Aerial View from the Northwest,
Jan Shrem and Maria Manetti Shrem Museum of Art
Iwan Baan Aerial View from the Northwest, Jan Shrem and Maria Manetti Shrem Museum of Art

Three new museum buildings and one high-profile museum addition have opened in California over the last 15 months: The Broad in Los Angeles and the University of California Berkeley Art Museum and Pacific Film Archive, both by Diller Scofidio + Renfro (DS+R); the expanded San Francisco Museum of Modern Art, by Snøhetta; and the Jan Shrem and Maria Manetti Shrem Museum of Art at the University of California at Davis, by Solid Objectives–Idenburg Liu (SO–IL) with Bohlin Cywinski Jackson (BCJ).
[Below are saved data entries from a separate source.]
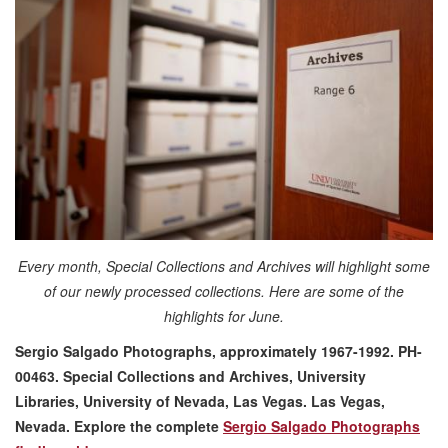
Every month, Special Collections and Archives will highlight some
of our newly processed collections. Here are some of the
highlights for June.
Sergio Salgado Photographs, approximately 1967-1992. PH-
00463. Special Collections and Archives, University
Libraries, University of Nevada, Las Vegas. Las Vegas,
Nevada
. Explore the complete
Sergio Salgado Photographs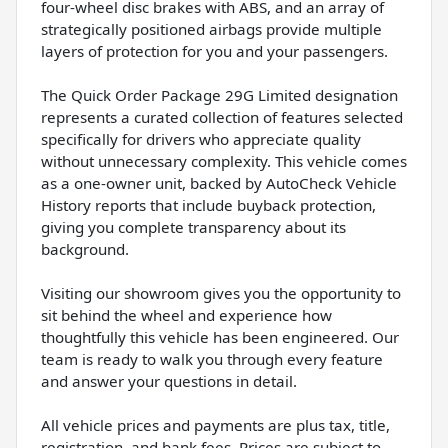
four-wheel disc brakes with ABS, and an array of
strategically positioned airbags provide multiple
layers of protection for you and your passengers.
The Quick Order Package 29G Limited designation
represents a curated collection of features selected
specifically for drivers who appreciate quality
without unnecessary complexity. This vehicle comes
as a one-owner unit, backed by AutoCheck Vehicle
History reports that include buyback protection,
giving you complete transparency about its
background.
Visiting our showroom gives you the opportunity to
sit behind the wheel and experience how
thoughtfully this vehicle has been engineered. Our
team is ready to walk you through every feature
and answer your questions in detail.
All vehicle prices and payments are plus tax, title,
registration, and bank fees. Prices are subject to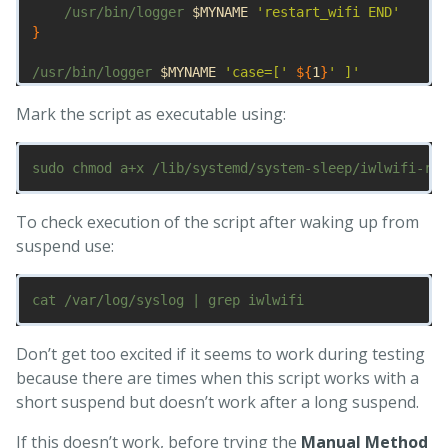
    /usr/bin/logger 
$MYNAME
'restart_wifi END'
}
/usr/bin/logger 
$MYNAME
'case=['
${
1
}
' ]'
case
"
${
1
}
/
${
2
}
"
in

Mark the script as executable using:
hibernate|suspend|pre
*
)
;;
    resume|thaw|post
*
)
      restart_wifi
;;
esac
To check execution of the script after waking up from
suspend use:
Don’t get too excited if it seems to work during testing
because there are times when this script works with a
short suspend but doesn’t work after a long suspend.
If this doesn’t work, before trying the
Manual Method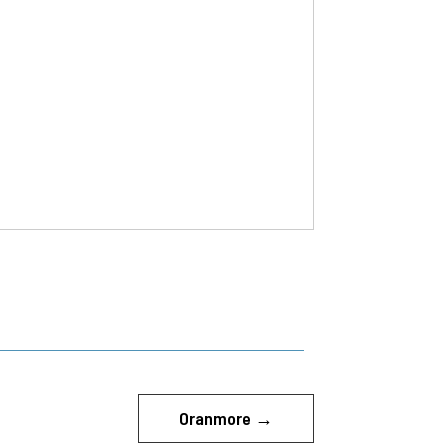
Oranmore
→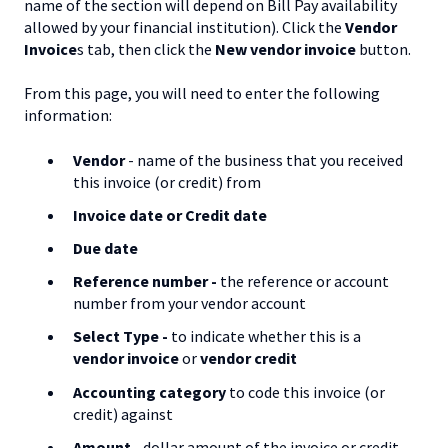
name of the section will depend on Bill Pay availability
allowed by your financial institution). Click the
Vendor
Invoice
s tab, then click the
New vendor invoice
button.
From this page, you will need to enter the following
information:
Vendor
- name of the business that you received
this invoice (or credit) from
Invoice date or Credit date
Due date
Reference
number -
the reference or account
number from your vendor account
Select Type -
to indicate whether this is a
vendor invoice
or
vendor credit
Accounting
c
ategory
to code this invoice (or
credit) against
Amount -
dollar amount of the invoice or credit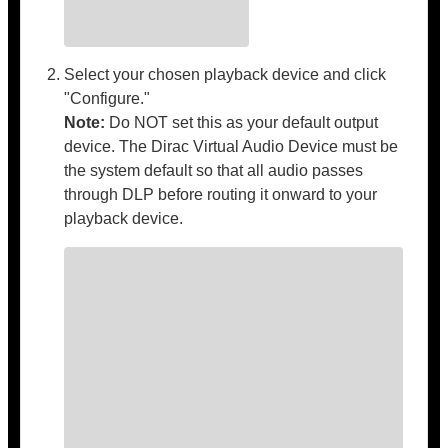
Select your chosen playback device and click
"Configure."
Note:
Do NOT set this as your default output
device. The Dirac Virtual Audio Device must be
the system default so that all audio passes
through DLP before routing it onward to your
playback device.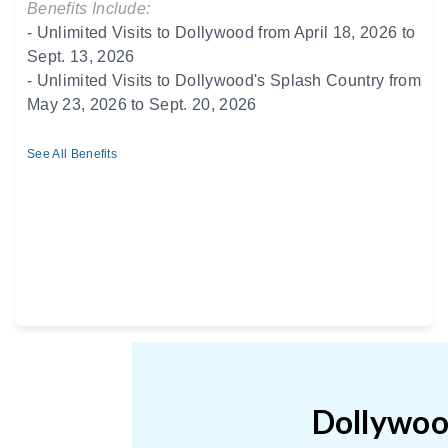
Benefits Include:
- Unlimited Visits to Dollywood from April 18, 2026 to
Sept. 13, 2026
- Unlimited Visits to Dollywood's Splash Country from
May 23, 2026 to Sept. 20, 2026
See All Benefits
Dollywood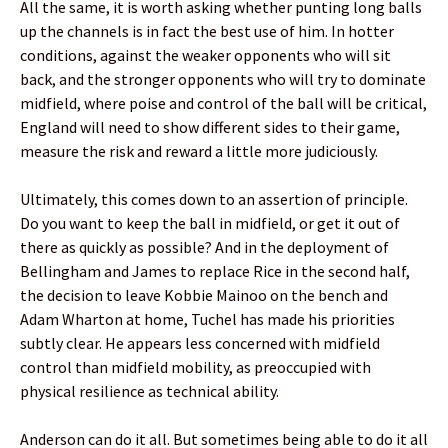
All the same, it is worth asking whether punting long balls
up the channels is in fact the best use of him. In hotter
conditions, against the weaker opponents who will sit
back, and the stronger opponents who will try to dominate
midfield, where poise and control of the ball will be critical,
England will need to show different sides to their game,
measure the risk and reward a little more judiciously.
Ultimately, this comes down to an assertion of principle.
Do you want to keep the ball in midfield, or get it out of
there as quickly as possible? And in the deployment of
Bellingham and James to replace Rice in the second half,
the decision to leave Kobbie Mainoo on the bench and
Adam Wharton at home, Tuchel has made his priorities
subtly clear. He appears less concerned with midfield
control than midfield mobility, as preoccupied with
physical resilience as technical ability.
Anderson can do it all. But sometimes being able to do it all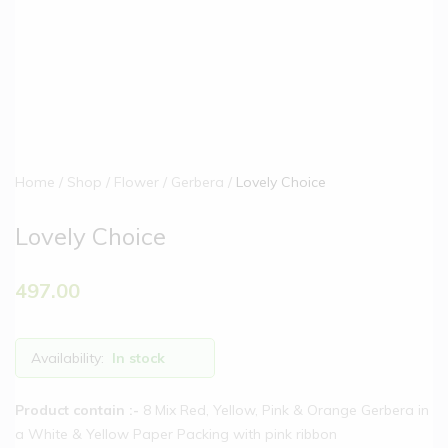
Home
Shop
Flower
Gerbera
Lovely Choice
Lovely Choice
497.00
Availability:
In stock
Product contain :-
8 Mix Red, Yellow, Pink & Orange Gerbera in
a White & Yellow Paper Packing with pink ribbon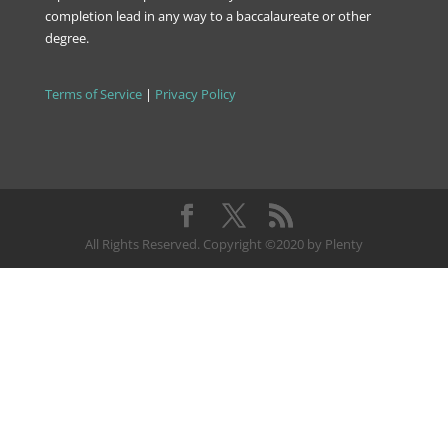
completion lead in any way to a baccalaureate or other
degree.
Terms of Service
|
Privacy Policy
All Rights Reserved. Copyright ©2020 by Plenty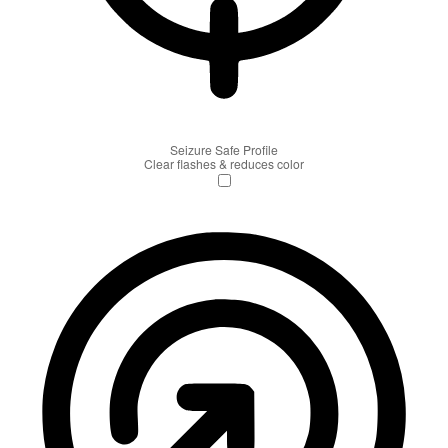
Seizure Safe Profile
Clear flashes & reduces color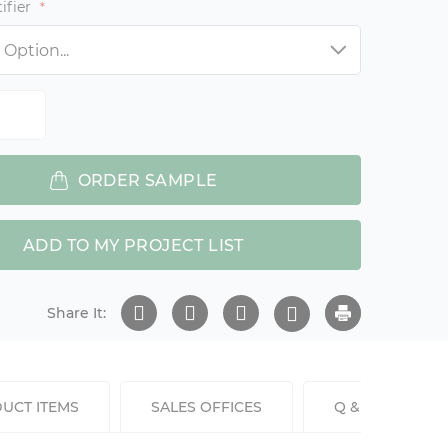
ifier
ORDER SAMPLE
ADD TO MY PROJECT LIST
Share It:
UCT ITEMS
SALES OFFICES
Q & A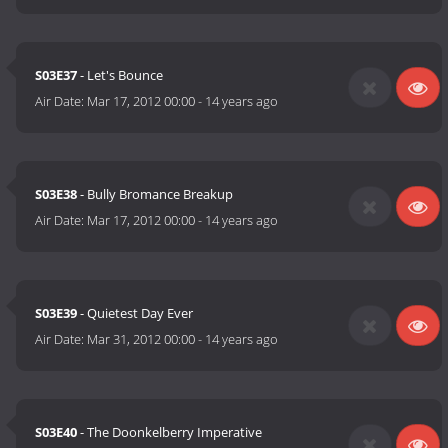
S03E37
- Let's Bounce
Air Date:
Mar 17, 2012 00:00
-
14 years ago
S03E38
- Bully Bromance Breakup
Air Date:
Mar 17, 2012 00:00
-
14 years ago
S03E39
- Quietest Day Ever
Air Date:
Mar 31, 2012 00:00
-
14 years ago
S03E40
- The Doonkelberry Imperative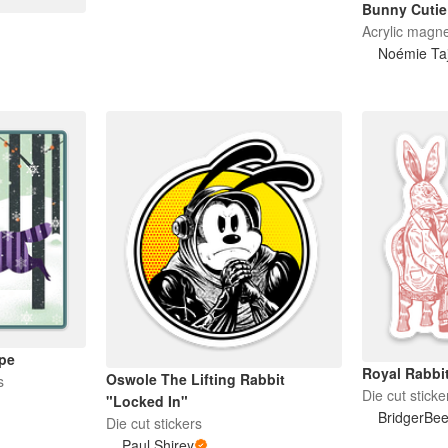
Bunny Cutie
Acrylic magn
Noémie Taj
pe
Royal Rabbi
Oswole The Lifting Rabbit
s
Die cut sticke
"Locked In"
BridgerBe
Die cut stickers
Paul Shirey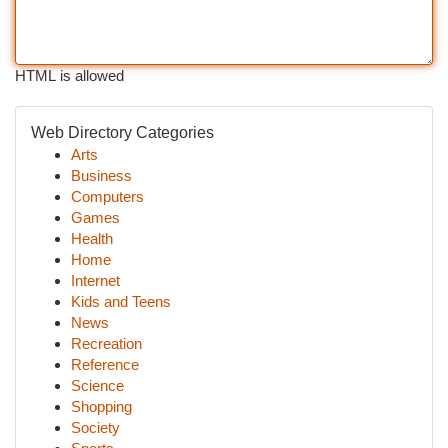
HTML is allowed
Web Directory Categories
Arts
Business
Computers
Games
Health
Home
Internet
Kids and Teens
News
Recreation
Reference
Science
Shopping
Society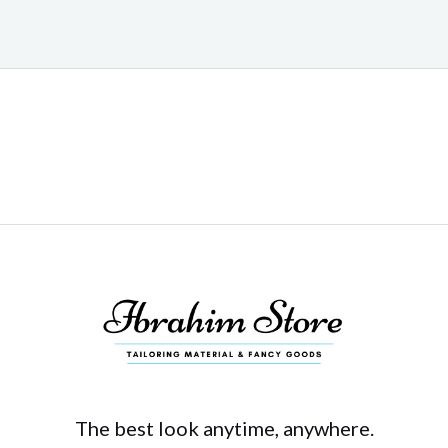
The best look anytime, anywhere.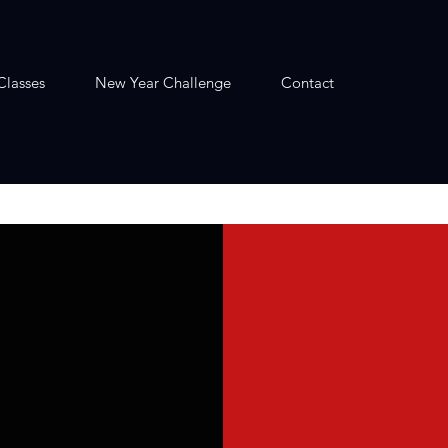
Classes
New Year Challenge
Contact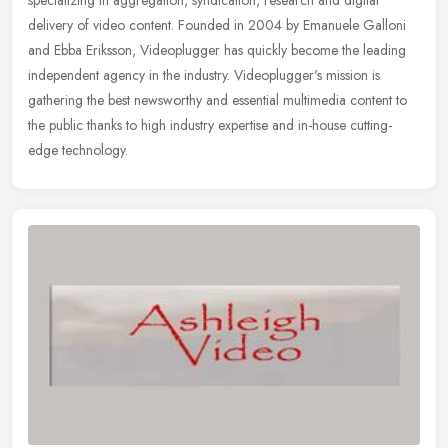
delivery of video content. Founded in 2004 by Emanuele Galloni
and Ebba
Eriksson, Videoplugger has quickly become the leading
independent agency in the industry. Videoplugger's mission is
gathering the best newsworthy and essential multimedia content to
the public thanks to high industry expertise and in-house cutting-
edge technology.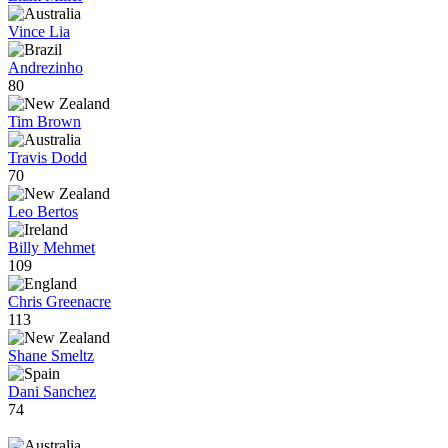
Vince Lia
Andrezinho
80
Tim Brown
Travis Dodd
70
Leo Bertos
Billy Mehmet
109
Chris Greenacre
113
Shane Smeltz
Dani Sanchez
74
The Shrem Museum, which opened on Nov. 13, is by a significant margin the smallest (at 30,000 square feet) and the least expensive (at $30 million) of the four. It is also, as a work of architecture, the most thoughtful, the least predictable, and the most encouraging about the trajectory of American architecture. A single-story structure wrapped in pre-cast corrugated concrete and curving walls of glass that is topped (and from certain angles nearly concealed) by a sloping white canopy of triangular, perforated-aluminum beams, it is not a perfect building by any means, or even an especially consistent one. It is very much the product of an emerging firm, SO–IL, that is trying to find its voice and shrug off the influence of the Japanese office SANAA, where its two founders, the married architects Florian Idenburg, Intl. Assoc. AIA, and Jing Liu, were both employed when they met in 2001. (Idenburg is 41 and Liu 36, which makes them still very young by architectural standards.) The shadow of SANAA’s 2006 Glass Pavilion at the Toledo Museum of Art, a project both architects worked on, falls unmistakably on the Shrem.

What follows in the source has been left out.